“We were experiencing constant packet loss,” explained the observability lead. “Developers could break the whole system by making some benign change that has some weird bug and it crashes the whole system.” There was an extreme noisy neighbor problem — any change made by developers could easily impact StatsD’s ability to monitor some other, seemingly unrelated application in an entirely unpredictable way.
It was so bad, he said, that when he first joined the company no one was actually paying attention to the metrics generated by StatsD, instead relying on work-arounds like counting log lines. When the team upgraded StatsD, they discovered that they had been losing metrics because of a bug in the system.
“We did the upgrade, and there was an instant change in the pattern,” the observability lead said. “That’s the bigger problem: The pattern changed.
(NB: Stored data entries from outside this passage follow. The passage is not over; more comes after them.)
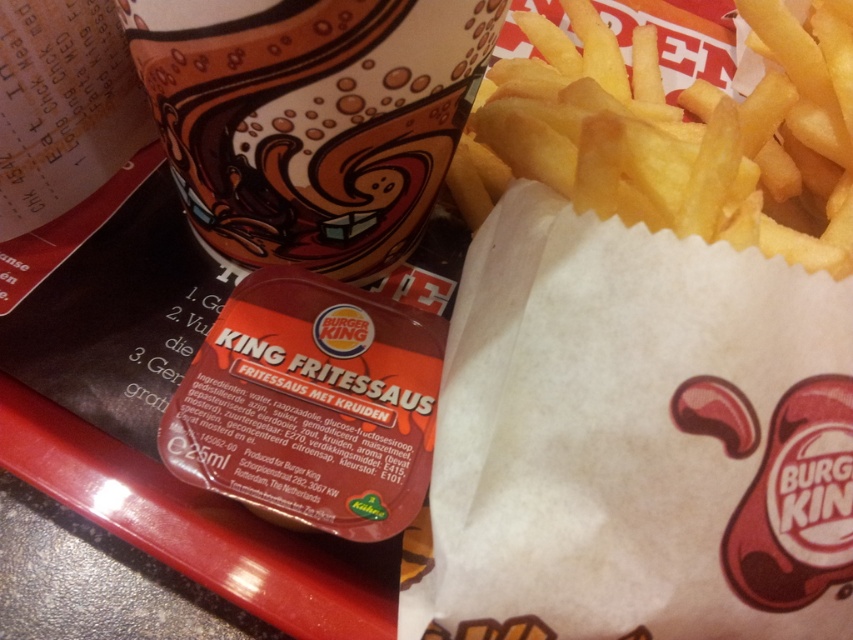 Between point (396, 150) and point (540, 144), which one is positioned in front?

Point (396, 150)

Between matte ceramic cup at upper center and golden crispy french fries at upper right, which one is positioned higher?

golden crispy french fries at upper right is higher up.

Who is more distant from viewer, (238, 214) or (819, 42)?

Point (819, 42)

At what (x,y) coordinates should I click in order to perform the action: click on matte ceramic cup at upper center. Please return your answer as a coordinate pair (x, y). The height and width of the screenshot is (640, 853). Looking at the image, I should click on (310, 120). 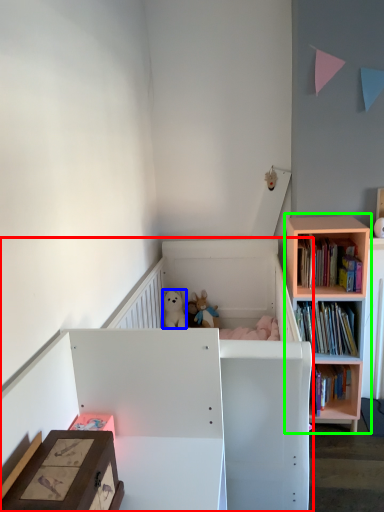 Question: Which object is positioned farthest from infant bed (highlighted by a red box)? Select from animal (highlighted by a blue box) and shelf (highlighted by a green box).

Choices:
 (A) animal
 (B) shelf

Answer: (A)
That means we had been flying blind for a long time. We had been seeing a zigzag, but then it became a flat line, which was more or less what we expected.” The team had been suspecting that something was off, but hadn’t found a way to verify it.
In general, DoorDash thinks of itself as being data driven. Everyone is crazy about numbers, from the CEO down to the newest engineer. Data is used to make better decisions about technology and about the business. If everyone loses observability, it means the entire company loses that competitive edge. Because software is a core part of DoorDash’s product, losing visibility into the application suite was simply not acceptable.